Segment Open

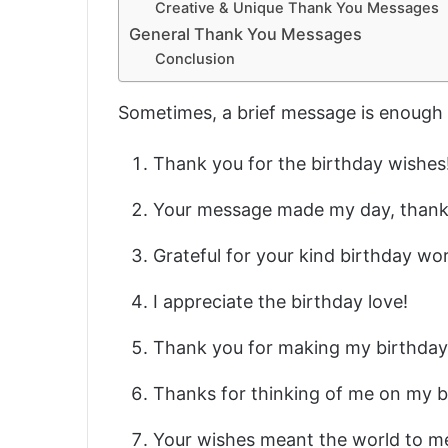
Creative & Unique Thank You Messages
General Thank You Messages
Conclusion
Sometimes, a brief message is enough 
Thank you for the birthday wishes
Your message made my day, thank
Grateful for your kind birthday wo
I appreciate the birthday love!
Thank you for making my birthday 
Thanks for thinking of me on my b
Your wishes meant the world to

Segment Closed

» **What is required**
Retype the data exactly as it stands, but keep the images out of your copy.

» **Response area**
Creative & Unique Thank You Messages
General Thank You Messages
Conclusion
Sometimes, a brief message is enough 
Thank you for the birthday wishes
Your message made my day, thank
Grateful for your kind birthday wo
I appreciate the birthday love!
Thank you for making my birthday 
Thanks for thinking of me on my b
Your wishes meant the world to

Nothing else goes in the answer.